No! This has nothing to do with the annual German festival, Oktoberfest, but it’s that time of year back in South Asia when India is alive with its time-honored festival – Dussehra! What’s that you might ask? Let’s dig into a bit of history for a moment.
In a nutshell, Dussehra is a joyous festival in India, celebrated after nine sacred nights of Sharad Navratri. Following Navratri, on the tenth day is Dussehra, which is also known as Vijayadashami. That signal event celebrates the triumph of good over evil, as on that day the Lord Rama – the seventh incarnation of Lord Vishnu – killed the 10-headed demon Ravana, and Goddess Durga killed the buffalo demon Mahishashur. That’s quite a mouthful to swallow, but bear with me as we untangle the mysterious other – but ever present – world of Indian mythology in everyday life.
People all over India enjoy celebrating Dussehra with great enthusiasm. Indeed, it is an auspicious day for its people. As a result of the fact that the actual day is calculated according to the Lunar Calendar, its celebratory date depends on the year.
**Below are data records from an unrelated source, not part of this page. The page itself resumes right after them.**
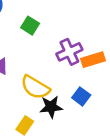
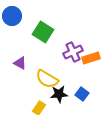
green square: (30, 26) -> (43, 32), size x1.5
blue square: (81, 96) -> (82, 94), moved

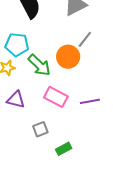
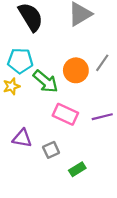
gray line: (85, 39) -> (102, 63), moved
purple triangle: (16, 100) -> (22, 138), moved

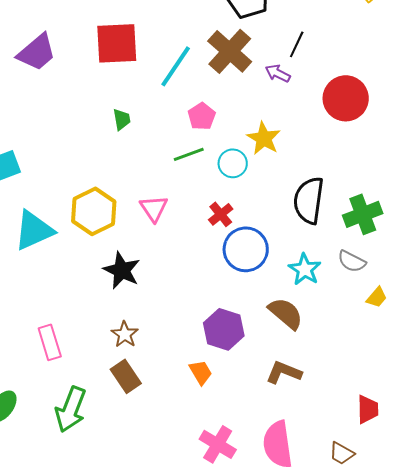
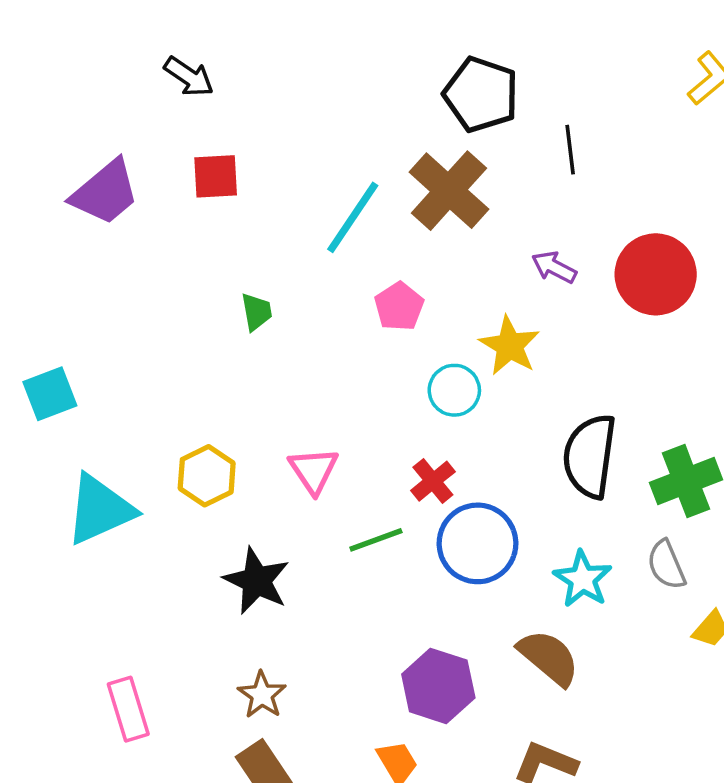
red square: (117, 43) -> (216, 176), moved, size x0.6
black line: (297, 44) -> (570, 150), moved, turned -32
purple arrow: (278, 73) -> (554, 267), moved
green line: (189, 154) -> (376, 540), moved
yellow hexagon: (94, 211) -> (207, 476), size x0.7
gray semicircle: (352, 261) -> (666, 565), turned 40

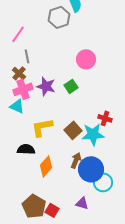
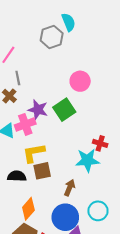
green square: (71, 86) -> (64, 110), size x1.5
pink cross: (23, 89) -> (25, 124), moved
brown square: (73, 130) -> (42, 171), moved, turned 30
orange diamond: (46, 166) -> (28, 209), moved
blue circle: (91, 169) -> (65, 217), moved

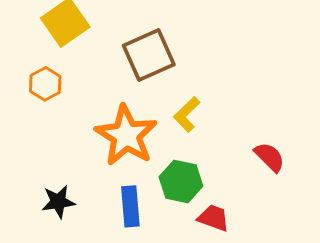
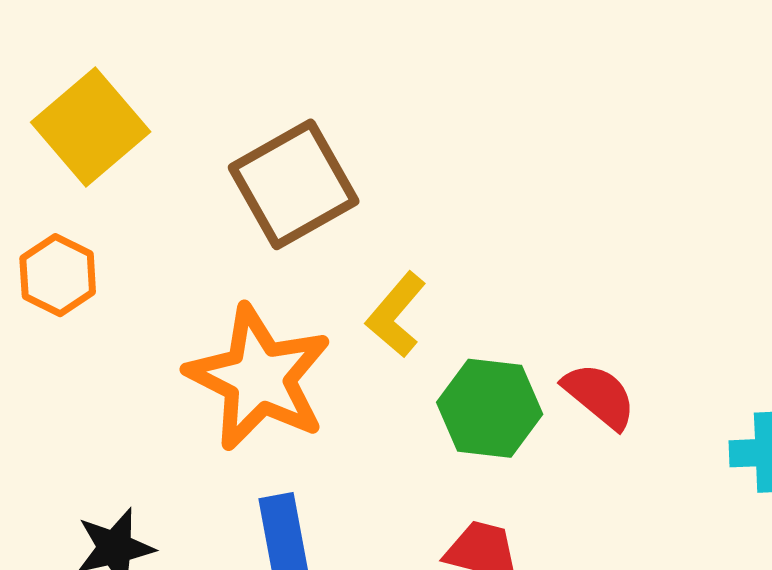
green hexagon: (181, 181) -> (490, 408), moved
Thus, this year – 2016 – the festival was celebrated in India on October the 11th.
Other points to note are that –
- Dussehra is also well known by the name of Vijayadashmi, which means “victory on the tenth day.”
- Dussehra is also celebrated with great enthusiasm in other neighboring countries like Bangladesh, Nepal and Malaysia.
- The large effigies of the demons Ravana, Kumbhkarna and Meghnath are burnt on that day amid the noisy setting off of myriad firecrackers.